Friends and RA

Hi everyone and I hope you're all having a good day today? Having started a low dose of pred just over 2 weeks ago before starting my cimzia I'm feeling lots better and it really is such a relief and I know you'll all understand how wonderful it feels to be emerging from a major flare.

Anyway, I know how difficult this disease can be for others to understand. I've long ago given up on tying to get my work colleagues to understand as I think it's making me sound a bit like a hypochondriac haha!! I've had a really tough 3 months and I have girlfriends who I chat to. My husband is fantastic on a practical level but not so great to talk to and I think he gets it as much as he ever will, so no complaints there. Anyway, as my husband isn't a great talker ...and guess what I am ... I've always relied on my girlfriends to chat stuff through with.

I've one particular friend who I see, text, talk to very regularly and we off load to each other frequently. Her about her work/husband/kids etc and over the last 3 months, I've mainly being off loading about the ups and downs of trying and failing to get onto a drugs trial, feeling crap, finally getting some good results and being offered biologics etc plus other usual girlie stuff.

Up until about a month ago I really thought she did understand. Then, a few careless comments, no malice or intention there, but I thought no you really don't get it do you. She is someone whose friendship I value but her unintentional comments are hurtful. So, over coffee one day I tried to explain the spoon theory to her and asked her to google it. I don't think she ever did google it and she sort of found it slightly amusing discussing energy as spoons and now uses this analogy herself I received a text from her today saying 'I'm having a no spoon day'. I think she completely missed the point of the spoon theory and just finds it an amusing way to describe her own energy levels. I have to say that it's really starting to wind me up now and it makes me feel cross and hurt but as I do value her friendship but think she is thoughtless rather than meaning any malice in her comments so I would like to try and sort it out.

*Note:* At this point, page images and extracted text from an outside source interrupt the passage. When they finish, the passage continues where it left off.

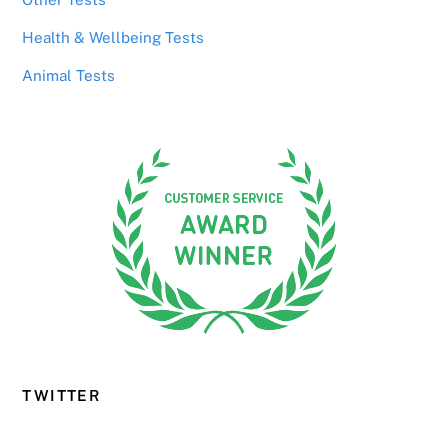
Health & Wellbeing Tests
Animal Tests
TWITTER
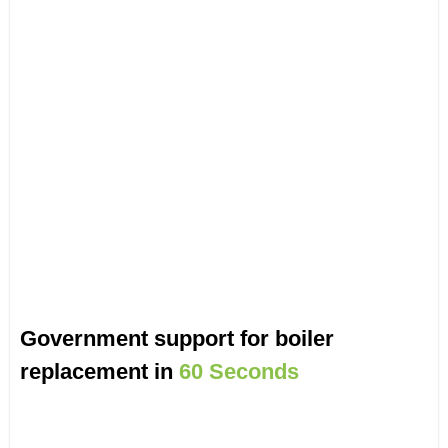
Government support for boiler
replacement in
60 Seconds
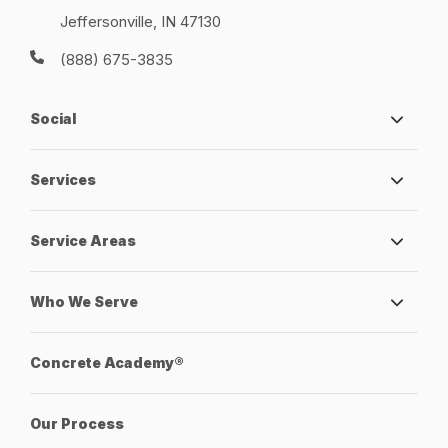
Jeffersonville, IN 47130
(888) 675-3835
Social
Services
Service Areas
Who We Serve
Concrete Academy®
Our Process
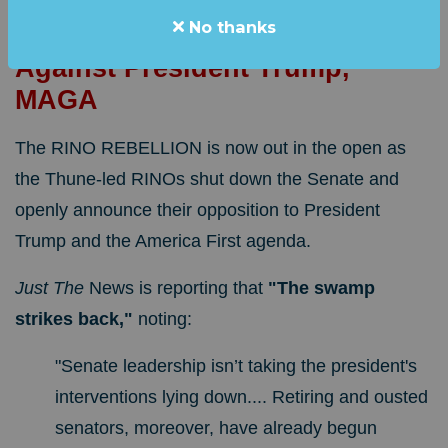
"SWAMP STRIKES BACK!"
No thanks
RINOs Unleash Open Attacks
Against President Trump,
MAGA
The RINO REBELLION is now out in the open as
the Thune-led RINOs shut down the Senate and
openly announce their opposition to President
Trump and the America First agenda.
Just The
News is reporting that
"
The swamp
strikes back,"
noting:
"Senate leadership isn’t taking the president's
interventions lying down.... Retiring and ousted
senators, moreover, have already begun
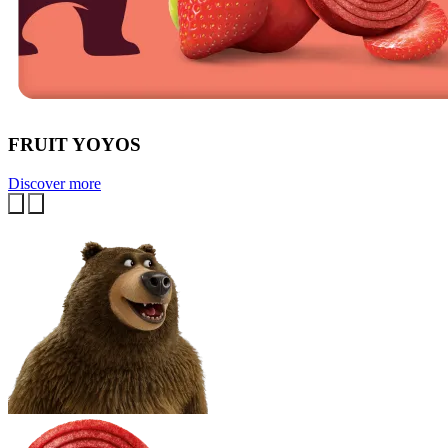
FRUIT YOYOS
Discover more
Previous
Next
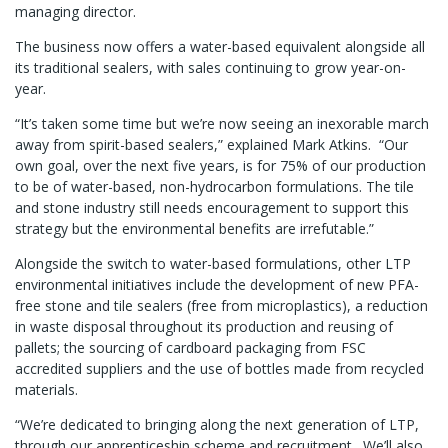
managing director.
The business now offers a water-based equivalent alongside all
its traditional sealers, with sales continuing to grow year-on-
year.
“It’s taken some time but we’re now seeing an inexorable march
away from spirit-based sealers,” explained Mark Atkins. “Our
own goal, over the next five years, is for 75% of our production
to be of water-based, non-hydrocarbon formulations. The tile
and stone industry still needs encouragement to support this
strategy but the environmental benefits are irrefutable.”
Alongside the switch to water-based formulations, other LTP
environmental initiatives include the development of new PFA-
free stone and tile sealers (free from microplastics), a reduction
in waste disposal throughout its production and reusing of
pallets; the sourcing of cardboard packaging from FSC
accredited suppliers and the use of bottles made from recycled
materials.
“We’re dedicated to bringing along the next generation of LTP,
through our apprenticeship scheme and recruitment. We’ll also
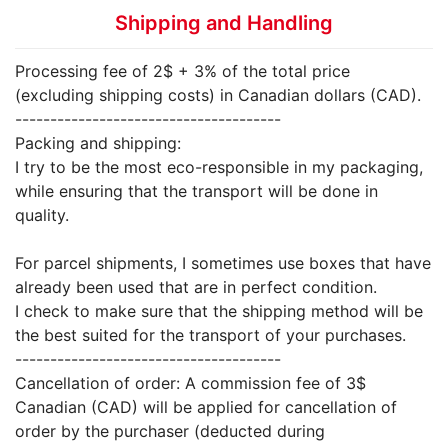
Shipping and Handling
Processing fee of 2$ + 3% of the total price
(excluding shipping costs) in Canadian dollars (CAD).
--------------------------------------
Packing and shipping:
I try to be the most eco-responsible in my packaging,
while ensuring that the transport will be done in
quality.
For parcel shipments, I sometimes use boxes that have
already been used that are in perfect condition.
I check to make sure that the shipping method will be
the best suited for the transport of your purchases.
--------------------------------------
Cancellation of order: A commission fee of 3$
Canadian (CAD) will be applied for cancellation of
order by the purchaser (deducted during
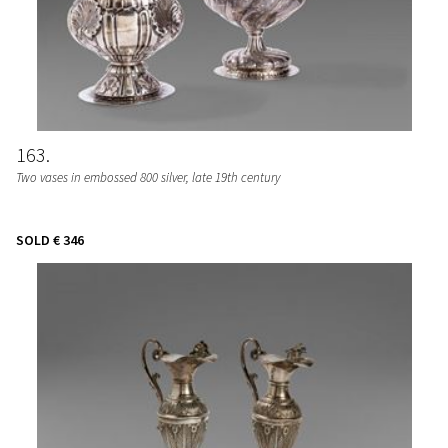
163
Two vases in embossed 800 silver, late 19th century
SOLD
€ 346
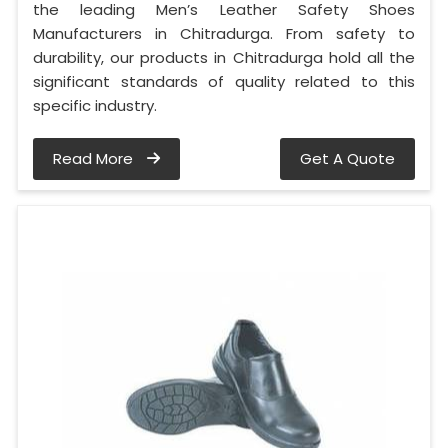
the leading Men’s Leather Safety Shoes
Manufacturers in Chitradurga. From safety to
durability, our products in Chitradurga hold all the
significant standards of quality related to this
specific industry.
Read More
Get A Quote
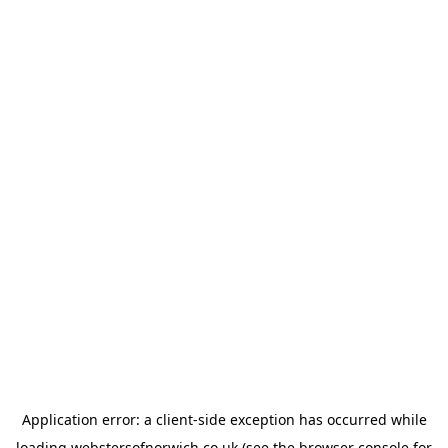
Application error: a
client
-side exception has occurred while
loading
webstersofnorwich.co.uk
(see the
browser console
for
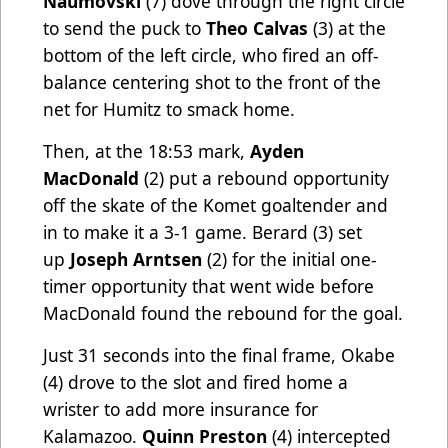
Naumovski
(7) dove through the right circle
to send the puck to
Theo Calvas
(3) at the
bottom of the left circle, who fired an off-
balance centering shot to the front of the
net for Humitz to smack home.
Then, at the 18:53 mark,
Ayden
MacDonald
(2) put a rebound opportunity
off the skate of the Komet goaltender and
in to make it a 3-1 game. Berard (3) set
up
Joseph Arntsen
(2) for the initial one-
timer opportunity that went wide before
MacDonald found the rebound for the goal.
Just 31 seconds into the final frame, Okabe
(4) drove to the slot and fired home a
wrister to add more insurance for
Kalamazoo.
Quinn Preston
(4) intercepted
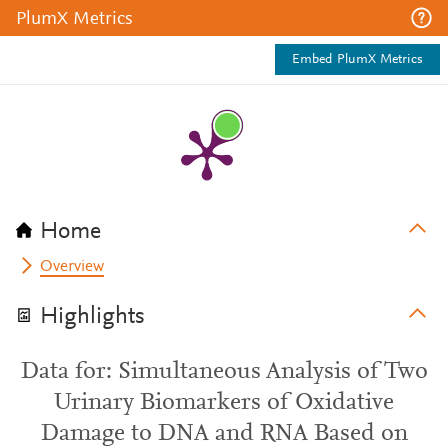
PlumX Metrics
Embed PlumX Metrics
Home
Overview
Highlights
Data for: Simultaneous Analysis of Two
Urinary Biomarkers of Oxidative
Damage to DNA and RNA Based on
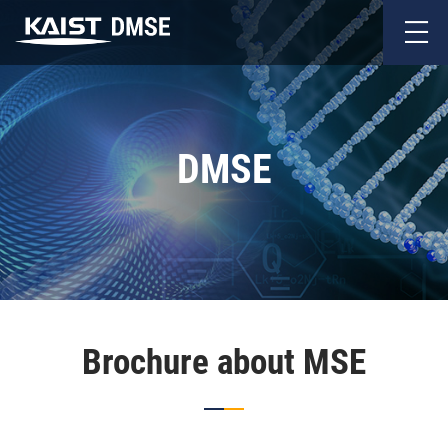
DMSE
Brochure about MSE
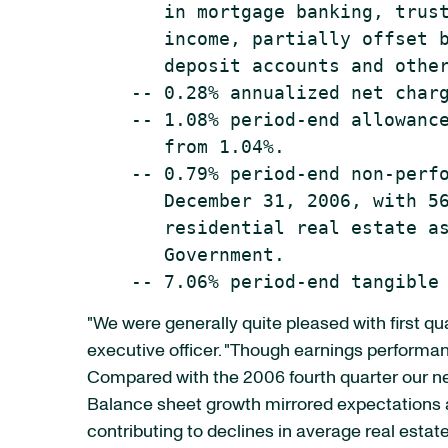
       in mortgage banking, trust
       income, partially offset b
       deposit accounts and other
    -- 0.28% annualized net charg
    -- 1.08% period-end allowance
       from 1.04%.

    -- 0.79% period-end non-perfo
       December 31, 2006, with 56
       residential real estate as
       Government.

"We were generally quite pleased with first q
executive officer. "Though earnings performanc
Compared with the 2006 fourth quarter our net
Balance sheet growth mirrored expectations a
contributing to declines in average real esta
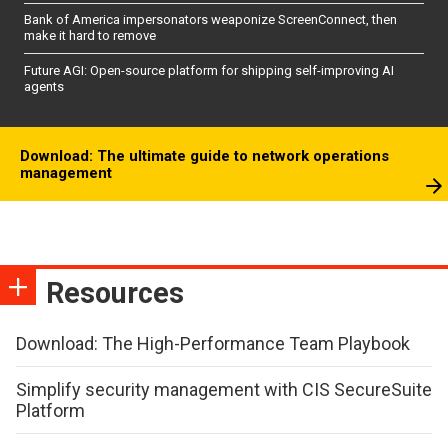
Bank of America impersonators weaponize ScreenConnect, then
make it hard to remove
Future AGI: Open-source platform for shipping self-improving AI
agents
Download: The ultimate guide to network operations
management
Resources
Download: The High-Performance Team Playbook
Simplify security management with CIS SecureSuite
Platform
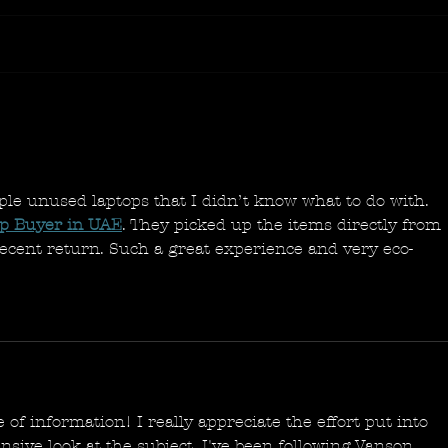
ple unused laptops that I didn’t know what to do with. 
ap Buyer in UAE
. They picked up the items directly from 
decent return. Such a great experience and very eco-
e of information! I really appreciate the effort put into 
ive look at the subject. I've been following Vanson 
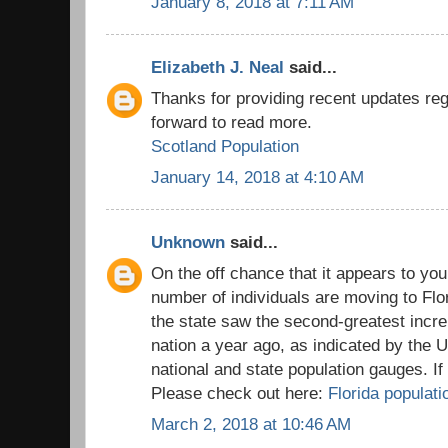
January 8, 2018 at 7:11 AM
Elizabeth J. Neal
said...
Thanks for providing recent updates reg
forward to read more.
Scotland Population
January 14, 2018 at 4:10 AM
Unknown
said...
On the off chance that it appears to you
number of individuals are moving to Flo
the state saw the second-greatest incre
nation a year ago, as indicated by the 
national and state population gauges. I
Please check out here:
Florida populati
March 2, 2018 at 10:46 AM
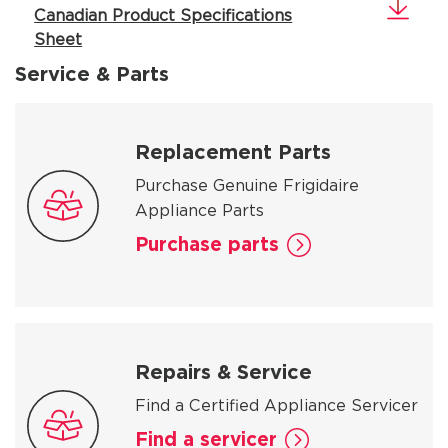
Canadian Product Specifications
Sheet
Service & Parts
Replacement Parts
Purchase Genuine Frigidaire
Appliance Parts
Purchase parts
Repairs & Service
Find a Certified Appliance Servicer
Find a servicer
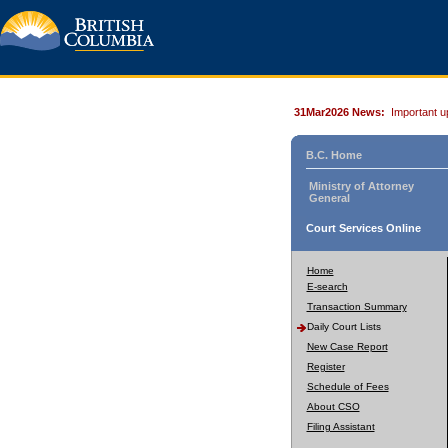
31Mar2026 News:
Important u
B.C. Home
Ministry of Attorney
General
Court Services Online
Home
E-search
Transaction Summary
Daily Court Lists
New Case Report
Register
Schedule of Fees
About CSO
Filing Assistant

So, any ideas anyone on how I go about this?? I know there have been similar posts in the past about thoughtless friends. I don't want to move on from the friendship as I said and would rather try to get some sort of understanding with her. I am realistic and don't try to think that I can get everyone in my life to understand RA as I know that isn't going to happen. I'm just trying to choose battles that might be worth winning and this is one of them.


Rosie x

15 Replies

  • This is hard. I've been trying to get my friends to understand why just being started on a new med might not make everything fine. I just find that endless repetition, sometimes seizing on an opportunity helps. I have tried to spread the load, not to rely on just one person. Some (particularly people who had a long term chronic illness) understand well, others are surprisingly insensitive. I think having a group of friends to rely on, rather than just one special one has helped.

    The other thing, Rosie, is to unload on us when you need

  • Hi Cathie, I agree and do have a wide circle of friends, some don't get it at all, some get it a bit and a few get it as much as any person who hasn't got RA ever will. You're right too in that this is the place to unload so thanks for your support x

  • Some people will never get it I'm afraid!

    I lost one friend but just ignore the others comments now. Also I don't go for coffee when I'm down or sore as I prefer to cope with it and hide away. One friend notices and just "pops round", I think she is the true friend, the others are fair weather friends. Really glad things are on the up though xxx

  • Hey Allanah how are you? It's seeming like a sad part of this disease. I do need to talk though, and talk to someone in person. I thought this person did understand but I'm wrong, I just hoped I could get thru to her but I don't think I will. She told me later today at the school gate that she had cycled over 10 miles today on her 'no spoons day' haha, I should really just try n laugh about it. Yes I'm really glad things are on the up and I should focus on that. You take care, are you any better I've not been here much so not up to date? Xx

  • Well got a diagnosis which is more specific at last of Fibroblastic rheumatic disease and Sjögren's syndrome. So today I started Orencia infusions which the Rheumy thinks will work better for me, fingers crossed and I also got a high dose of Naproxen which is actually dulling the pain a bit, so wait and see game again till the infusion kicks in ... Or not lol xx

    And friends well ye she probably won't get it butaybe we have to give them the benefit? After all before I got RA I had no idea what it felt like even tho eight of my family have it, I thought I did , but I was mistaken .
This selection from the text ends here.